API design - Githubissues

This looks really interesting!

I am an Elixir noob who wrote his first GenServer last weekend, so this feedback may be very naive and stupid; please ignore it if so.

Although the API is very much simpler and more streamlined than the traditional GenServer, it still has a few moving parts and I wonder if they're totally necessary. From my reading of the readme, it sounds like there are exactly 3 things that you might want to do when you interact with a component:

Update the state of the component
Get a reply from the component
Update the state and get a reply

With the current API, there are two things that the user needs to do to achieve these results:

Choose between one_way and two_way (2 options)
Choose whether to use set_state, set_state_and_return, or neither (3 options)

That gives you 6 possible combinations of things you could write, but only 4 of them will do what you want.

two_way -> OK (replies without updating the state)
two_way + set_state -> OK (updates the state and replies with the new state)
two_way + set_state_and_return -> OK (updates the state and replies with something else)
one_way -> OK (updates the state without replying)
one_way + set_state -> ?
one_way + set_state_and_return -> ?

Would it be possible/desirable to have an API that was more like this?

defmodule KV do

  use Component.Strategy.Dynamic,
      state_name:    :kv_store,
      initial_state: %{}

  handle add(kv_store, key, value) do
    %{state: Map.put(kv_store, key, value)}
  end

  handle get(kv_store, key) do
    %{reply: Map.get(kv_store, key)}
  end

  handle merge_and_tell_me_the_new_value(kv_store, key, new_value) do
    new_kv_store = Map.update(kv_store, key, new_value, fn old_value -> old_value + new_value end)
    merged_value = Map.get(new_kv_store, key)
    %{
      state: new_kv_store,
      reply: merged_value
    }
  end
end

That way, the user doesn't have to think about which type of function they're writing - they just need to specify what they want to get out of it - a new state, a reply, or both.

Interesting questions.

Actually there are only 3 possibilities:

one_way can only update state
two_way can return a value
two_way can return a value and update state

I deliberately chose to make it slightly less convenient to do #3, because I think it is normally a good idea for an API function to do just one thing. However, nothing is set in stone, and as we get more experience with this, I'm sure it will change.

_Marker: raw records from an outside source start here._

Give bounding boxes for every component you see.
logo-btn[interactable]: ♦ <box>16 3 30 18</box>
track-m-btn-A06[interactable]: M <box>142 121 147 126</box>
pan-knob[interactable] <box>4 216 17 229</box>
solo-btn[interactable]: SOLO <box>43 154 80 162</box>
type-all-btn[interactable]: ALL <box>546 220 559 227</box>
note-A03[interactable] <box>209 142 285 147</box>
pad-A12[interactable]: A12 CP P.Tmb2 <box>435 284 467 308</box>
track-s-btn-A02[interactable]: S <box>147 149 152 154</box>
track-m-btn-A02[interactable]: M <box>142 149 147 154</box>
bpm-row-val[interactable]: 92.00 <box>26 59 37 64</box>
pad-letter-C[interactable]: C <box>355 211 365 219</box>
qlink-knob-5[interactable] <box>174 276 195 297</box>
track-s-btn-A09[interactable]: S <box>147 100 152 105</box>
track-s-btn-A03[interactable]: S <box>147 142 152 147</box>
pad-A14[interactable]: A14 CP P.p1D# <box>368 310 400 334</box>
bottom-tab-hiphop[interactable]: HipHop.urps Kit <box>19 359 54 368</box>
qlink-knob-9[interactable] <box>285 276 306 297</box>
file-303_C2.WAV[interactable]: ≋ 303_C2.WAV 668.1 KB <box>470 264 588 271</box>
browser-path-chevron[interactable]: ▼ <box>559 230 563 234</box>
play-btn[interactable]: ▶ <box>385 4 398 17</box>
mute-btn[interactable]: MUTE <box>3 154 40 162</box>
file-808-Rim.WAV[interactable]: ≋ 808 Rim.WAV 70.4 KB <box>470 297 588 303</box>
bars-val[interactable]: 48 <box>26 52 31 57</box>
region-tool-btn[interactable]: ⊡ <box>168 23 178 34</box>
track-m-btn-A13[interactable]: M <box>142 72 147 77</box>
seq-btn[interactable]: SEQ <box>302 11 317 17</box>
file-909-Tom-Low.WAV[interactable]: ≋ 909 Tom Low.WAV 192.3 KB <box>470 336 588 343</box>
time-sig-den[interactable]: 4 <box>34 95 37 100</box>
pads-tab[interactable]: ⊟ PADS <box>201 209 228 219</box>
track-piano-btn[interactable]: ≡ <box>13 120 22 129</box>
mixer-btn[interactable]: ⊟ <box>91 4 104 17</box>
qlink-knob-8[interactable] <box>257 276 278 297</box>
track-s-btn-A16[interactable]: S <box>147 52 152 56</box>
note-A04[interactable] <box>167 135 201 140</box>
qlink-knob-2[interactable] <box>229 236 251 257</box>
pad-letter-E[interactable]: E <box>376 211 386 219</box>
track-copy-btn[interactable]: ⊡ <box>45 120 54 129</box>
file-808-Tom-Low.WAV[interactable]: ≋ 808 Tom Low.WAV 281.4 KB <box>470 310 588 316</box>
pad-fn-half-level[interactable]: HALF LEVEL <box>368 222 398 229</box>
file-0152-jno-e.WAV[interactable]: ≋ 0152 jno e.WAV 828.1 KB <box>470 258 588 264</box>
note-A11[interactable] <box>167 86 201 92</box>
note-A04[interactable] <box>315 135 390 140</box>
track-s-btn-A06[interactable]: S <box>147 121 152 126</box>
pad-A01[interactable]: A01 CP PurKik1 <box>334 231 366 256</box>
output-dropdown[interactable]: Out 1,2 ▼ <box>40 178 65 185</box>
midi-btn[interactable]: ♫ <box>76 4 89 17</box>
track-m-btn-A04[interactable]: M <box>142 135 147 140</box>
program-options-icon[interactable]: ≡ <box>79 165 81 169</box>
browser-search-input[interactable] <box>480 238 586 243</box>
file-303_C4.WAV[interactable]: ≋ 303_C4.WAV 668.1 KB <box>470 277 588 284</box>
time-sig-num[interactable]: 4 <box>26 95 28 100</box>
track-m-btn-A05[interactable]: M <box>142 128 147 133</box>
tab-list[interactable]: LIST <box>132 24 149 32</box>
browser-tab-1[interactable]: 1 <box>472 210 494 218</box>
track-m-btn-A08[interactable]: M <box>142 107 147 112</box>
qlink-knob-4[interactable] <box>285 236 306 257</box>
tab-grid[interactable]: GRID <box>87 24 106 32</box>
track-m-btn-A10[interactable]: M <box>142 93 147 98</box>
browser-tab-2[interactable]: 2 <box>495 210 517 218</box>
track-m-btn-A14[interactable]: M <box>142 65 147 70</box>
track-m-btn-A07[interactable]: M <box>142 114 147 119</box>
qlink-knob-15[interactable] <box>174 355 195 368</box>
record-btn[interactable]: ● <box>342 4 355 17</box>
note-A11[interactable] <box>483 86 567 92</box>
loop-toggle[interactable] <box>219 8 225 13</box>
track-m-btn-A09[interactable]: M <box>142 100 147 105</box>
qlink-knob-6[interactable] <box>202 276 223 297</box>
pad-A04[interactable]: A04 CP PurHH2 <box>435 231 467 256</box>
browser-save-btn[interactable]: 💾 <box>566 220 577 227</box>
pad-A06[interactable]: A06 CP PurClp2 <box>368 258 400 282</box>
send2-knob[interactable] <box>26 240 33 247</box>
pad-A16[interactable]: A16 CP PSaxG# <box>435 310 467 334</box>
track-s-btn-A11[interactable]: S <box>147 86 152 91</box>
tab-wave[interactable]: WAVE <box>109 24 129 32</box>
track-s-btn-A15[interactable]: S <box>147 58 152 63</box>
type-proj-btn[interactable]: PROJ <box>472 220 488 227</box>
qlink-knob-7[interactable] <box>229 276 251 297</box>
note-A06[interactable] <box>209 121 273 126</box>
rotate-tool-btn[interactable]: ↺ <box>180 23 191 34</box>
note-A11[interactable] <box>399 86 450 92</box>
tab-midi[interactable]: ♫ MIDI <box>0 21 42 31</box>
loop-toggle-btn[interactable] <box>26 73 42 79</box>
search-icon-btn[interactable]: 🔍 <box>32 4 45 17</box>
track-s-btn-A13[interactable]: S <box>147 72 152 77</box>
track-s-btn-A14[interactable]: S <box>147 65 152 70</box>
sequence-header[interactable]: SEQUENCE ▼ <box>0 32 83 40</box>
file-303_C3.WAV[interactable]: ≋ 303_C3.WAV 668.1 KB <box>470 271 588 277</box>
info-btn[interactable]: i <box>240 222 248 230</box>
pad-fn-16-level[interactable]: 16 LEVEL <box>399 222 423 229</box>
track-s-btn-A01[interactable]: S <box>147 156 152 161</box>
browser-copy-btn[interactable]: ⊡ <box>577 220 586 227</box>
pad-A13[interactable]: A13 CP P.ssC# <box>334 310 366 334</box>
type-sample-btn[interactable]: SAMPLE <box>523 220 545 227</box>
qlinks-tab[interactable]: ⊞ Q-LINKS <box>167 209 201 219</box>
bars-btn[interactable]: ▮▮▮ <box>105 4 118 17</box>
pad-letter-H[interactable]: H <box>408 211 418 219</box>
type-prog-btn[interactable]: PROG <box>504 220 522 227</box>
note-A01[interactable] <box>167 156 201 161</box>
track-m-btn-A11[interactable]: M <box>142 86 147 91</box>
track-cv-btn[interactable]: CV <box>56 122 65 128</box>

As for the idea of always returning a map: again this is something I looked at. In the end I preferred the fact that in the current design the bodies of one_way and two_way look just like the regular functions you'd write in regular (nonserver) code.

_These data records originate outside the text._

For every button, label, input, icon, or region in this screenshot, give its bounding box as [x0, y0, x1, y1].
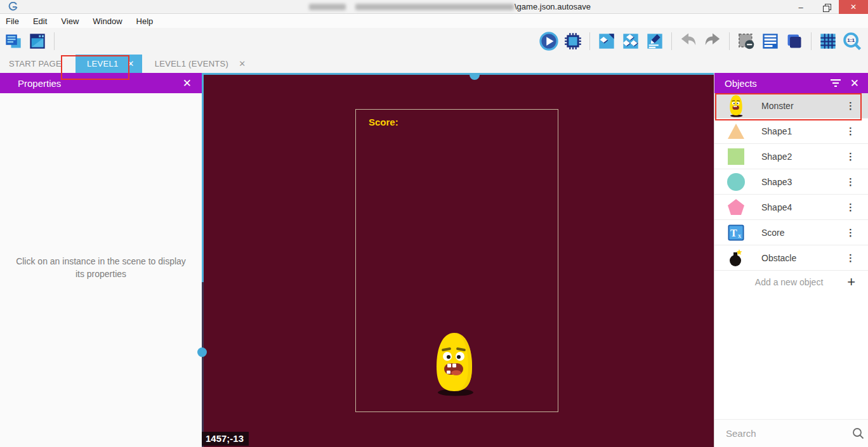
menu-help[interactable]: Help: [136, 16, 154, 26]
toolbar-separator: [671, 32, 672, 50]
minimize-button[interactable]: –: [788, 0, 813, 14]
edit-scene-icon[interactable]: [645, 32, 664, 51]
svg-text:T: T: [730, 227, 737, 238]
selection-top-border: [202, 73, 714, 75]
gdevelop-logo-icon: [8, 2, 18, 12]
kebab-menu-icon[interactable]: ⋮: [846, 254, 855, 262]
object-row-score[interactable]: T x Score ⋮: [714, 220, 868, 245]
layers-icon[interactable]: [785, 32, 804, 51]
tab-level1[interactable]: LEVEL1 ✕: [76, 55, 142, 73]
bomb-icon: [725, 249, 747, 267]
object-label: Shape3: [761, 177, 792, 187]
menu-view[interactable]: View: [61, 16, 79, 26]
tab-label: LEVEL1 (EVENTS): [155, 59, 229, 68]
kebab-menu-icon[interactable]: ⋮: [846, 127, 855, 135]
object-label: Obstacle: [761, 253, 796, 263]
monster-icon: [725, 94, 747, 117]
object-row-obstacle[interactable]: Obstacle ⋮: [714, 245, 868, 271]
menu-edit[interactable]: Edit: [33, 16, 47, 26]
redo-icon[interactable]: [703, 32, 722, 51]
title-bar: \game.json.autosave – ✕: [0, 0, 868, 14]
resize-handle-left[interactable]: [197, 347, 207, 357]
object-label: Shape1: [761, 126, 792, 136]
triangle-icon: [725, 123, 747, 139]
monster-instance[interactable]: [431, 331, 477, 399]
object-row-shape2[interactable]: Shape2 ⋮: [714, 144, 868, 169]
kebab-menu-icon[interactable]: ⋮: [846, 152, 855, 160]
close-icon[interactable]: ✕: [850, 77, 859, 90]
object-row-shape4[interactable]: Shape4 ⋮: [714, 195, 868, 220]
objects-title: Objects: [725, 78, 757, 89]
svg-text:x: x: [738, 232, 742, 239]
properties-title: Properties: [18, 78, 61, 89]
zoom-original-icon[interactable]: 1:1: [843, 32, 862, 51]
deselect-instances-icon[interactable]: [737, 32, 756, 51]
objects-panel: Objects ✕ Monster ⋮: [714, 73, 868, 447]
main-area: Properties ✕ Click on an instance in the…: [0, 73, 868, 447]
properties-hint: Click on an instance in the scene to dis…: [12, 255, 190, 281]
object-label: Score: [761, 228, 785, 238]
kebab-menu-icon[interactable]: ⋮: [846, 203, 855, 211]
search-bar: [714, 419, 868, 447]
menu-bar: File Edit View Window Help: [0, 15, 868, 28]
scene-editor-icon[interactable]: [28, 32, 47, 51]
svg-text:1:1: 1:1: [847, 37, 855, 43]
restore-icon: [823, 4, 830, 11]
add-object-row[interactable]: Add a new object +: [714, 271, 868, 294]
cursor-coordinates: 1457;-13: [202, 432, 249, 446]
score-text-instance[interactable]: Score:: [369, 117, 398, 127]
selection-left-border: [202, 73, 204, 282]
objects-groups-icon[interactable]: [621, 32, 640, 51]
undo-icon[interactable]: [679, 32, 698, 51]
object-label: Shape2: [761, 152, 792, 162]
tab-close-icon[interactable]: ✕: [127, 59, 134, 68]
object-label: Monster: [761, 101, 794, 111]
search-input[interactable]: [726, 428, 852, 439]
menu-window[interactable]: Window: [93, 16, 122, 26]
tab-label: LEVEL1: [87, 59, 119, 68]
object-row-shape1[interactable]: Shape1 ⋮: [714, 119, 868, 144]
tab-level1-events[interactable]: LEVEL1 (EVENTS) ✕: [146, 55, 255, 73]
project-manager-icon[interactable]: [4, 32, 23, 51]
play-icon[interactable]: [539, 32, 558, 51]
close-button[interactable]: ✕: [839, 0, 868, 14]
circle-icon: [725, 173, 747, 191]
square-icon: [725, 148, 747, 165]
properties-header: Properties ✕: [0, 73, 202, 93]
close-icon[interactable]: ✕: [183, 77, 192, 90]
object-label: Shape4: [761, 202, 792, 212]
grid-icon[interactable]: [819, 32, 838, 51]
panel-divider: [202, 282, 204, 447]
kebab-menu-icon[interactable]: ⋮: [846, 178, 855, 186]
redacted-text: [355, 4, 514, 10]
monster-sprite-image: [431, 331, 477, 397]
restore-button[interactable]: [813, 0, 839, 14]
kebab-menu-icon[interactable]: ⋮: [846, 101, 855, 110]
toolbar: 1:1: [0, 28, 868, 55]
menu-file[interactable]: File: [6, 16, 19, 26]
object-row-monster[interactable]: Monster ⋮: [714, 93, 868, 119]
scene-canvas[interactable]: Score: 1457;-13: [202, 73, 714, 447]
add-object-icon[interactable]: [597, 32, 616, 51]
object-row-shape3[interactable]: Shape3 ⋮: [714, 169, 868, 195]
resize-handle-top[interactable]: [470, 75, 480, 80]
toolbar-separator: [811, 32, 812, 50]
toolbar-separator: [589, 32, 590, 50]
objects-list-empty-space: [714, 294, 868, 419]
debug-icon[interactable]: [563, 32, 582, 51]
window-title: \game.json.autosave: [515, 2, 591, 11]
toolbar-separator: [729, 32, 730, 50]
tab-start-page[interactable]: START PAGE: [0, 55, 70, 73]
plus-icon[interactable]: +: [847, 276, 855, 288]
tab-label: START PAGE: [9, 59, 62, 68]
text-object-icon: T x: [725, 224, 747, 241]
search-icon[interactable]: [852, 427, 864, 439]
instances-list-icon[interactable]: [761, 32, 780, 51]
kebab-menu-icon[interactable]: ⋮: [846, 228, 855, 236]
add-object-label: Add a new object: [714, 277, 847, 287]
properties-panel: Properties ✕ Click on an instance in the…: [0, 73, 202, 447]
filter-icon[interactable]: [830, 79, 841, 87]
tab-close-icon[interactable]: ✕: [239, 59, 246, 68]
toolbar-separator: [54, 32, 55, 50]
pentagon-icon: [725, 198, 747, 216]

But, as I say, this is just a first pass, where we all gather feedback.

This is mostly a dump of thoughts so pick it apart...

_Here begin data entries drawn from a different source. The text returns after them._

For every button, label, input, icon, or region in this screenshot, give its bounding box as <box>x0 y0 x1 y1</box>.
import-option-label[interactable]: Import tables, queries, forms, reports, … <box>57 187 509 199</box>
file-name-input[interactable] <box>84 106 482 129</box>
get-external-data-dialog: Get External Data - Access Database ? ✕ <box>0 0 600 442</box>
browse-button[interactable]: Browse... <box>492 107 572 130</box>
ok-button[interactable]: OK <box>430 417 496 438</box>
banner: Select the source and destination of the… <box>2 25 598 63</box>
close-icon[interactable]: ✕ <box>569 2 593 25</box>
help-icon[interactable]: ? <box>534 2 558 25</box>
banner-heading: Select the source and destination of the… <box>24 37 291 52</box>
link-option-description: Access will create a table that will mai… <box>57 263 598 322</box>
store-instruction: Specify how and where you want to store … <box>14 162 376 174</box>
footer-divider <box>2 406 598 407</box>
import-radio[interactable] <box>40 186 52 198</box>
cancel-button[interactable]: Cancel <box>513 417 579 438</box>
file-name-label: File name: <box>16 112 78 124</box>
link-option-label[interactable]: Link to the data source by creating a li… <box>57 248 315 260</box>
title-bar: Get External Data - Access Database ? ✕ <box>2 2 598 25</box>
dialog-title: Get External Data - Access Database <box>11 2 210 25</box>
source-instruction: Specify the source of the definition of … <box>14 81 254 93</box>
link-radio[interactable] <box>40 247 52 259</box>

A common pattern in my 'simple' Applications/Components that are re-useable is a bit different from the above as well. I'll use my https://github.com/OvermindDL1/task_after library as a reference.

Global/Dynamic Components

Public Interface

First I will speak of the Global/Dynamic versions of this Component library So first of all is the public interface, it has a few callbacks, they all kind of take most of the same options so I'll just use one as an example:

TaskAfter.task_after/3, it's arguments are of the form TaskAfter.task_after(after_time, callback, opts), and the opts can be:
- name: name | pid: pid -> Specify a non-global task handler, if unspecified that the application :global_name must be specified
- id: id -> A unique id, if nil or unspecified then it is auto-generated
- call_timeout: timeout -> Override the timeout on calling to the TaskAfter.Worker
- no_return: true -> Do not return the id or error, just try to register and forget results otherwise
- send_result: pid -> Sends the result of the task to the specified pid
- send_result: :in_process -> Runs the task in the TaskAfter.Worker process to do internal work

Naming and access

Essentially, TaskAfter has these 'naming' capabilities:

It can be a Global or Named Local, or Unnamed Local interface, in other words the user of this library can:
- Set config :task_after, global_name: TaskAfter replacing TaskAfter with whatever global name they want. If and only if this configuration is set then on application load it starts up the gen_server and registers it under that name. This name can also be accessed like a Local Named call. This is the name used when a name or pid is not otherwise given.
- The user of this library can add the TaskAfter gen_server to their own supervision tree (or just raw call or whatever they want to do) and pass in name: SomeName to have it register itself under that name, then name: SomeName can be given to the opts of any call to the module and it will access that instance of it for the call.
- The user of this library can add the TaskAfter gen_server to their own supervision tree (or just raw call or whatever they want to do) with no name option and it registers itself as just an unnamed gen_server. The user can then pass the pid as pid: pid into the opt of any call to the module and it will use that instance for the call.

Call timeouts

Next the caller of the module can define the timeout that they want the module function call to take (when an internal call is used, not a cast), it defaults to the gen_server default of 5000 (5 seconds), but the user can override it. I would also prefer if a different default could be specified on the use Component... declaration as a 'global module default, as well as the ability to override the default on a per-function (one_way/two_way`) definition as well as sometimes a default of 5 seconds doesn't make sense (like when working on a remote server request that processes data and you want, say, 30 seconds to be a good default). It would suck to make the user of the module always have to override the timeout for a given call (or get many 'surprises').

Call/Cast options

Every call to the TaskAfter module is an internal call by default, however it can optionally be a cast by passing in no_return: true and able to state how to return the data, either by default returning it straight from the call (if no_return is not true) or it's able to return it to a pid. However I'm not a fan of this overly specialized to TaskAfter setup, what I'd prefer is something like this:

return: <return_option> -> Where <return_option> can be false/true/<callback>/{<id>, <pid>}/{<id>, <name>}/{<id>, <callback>}:
- false -> Just returns :ok immediately, this will perform a cast internally.
- true -> Returns the return value of the call upon completion, this will perform a call internally.
- {<id>, <pid>} -> Just returns :ok immediately, this will perform a cast internally but the return value of the function is send to the given pid as the tuple {<id>, <result>} where <result> is the result of the function called and <id> is any term() that the user passed in (good to distinguish the data and make receive's easier, plus it's just good form).
- {<id>, <name>} -> Just returns :ok immediately, this will perform a cast internally but the return value of the function is send to the given registered process name (where name is the usual atom, tuple like {:global, <atom>}, {:via, ..., ...}, etc..., the usual), but it otherwise the same as {<id>, <pid>}.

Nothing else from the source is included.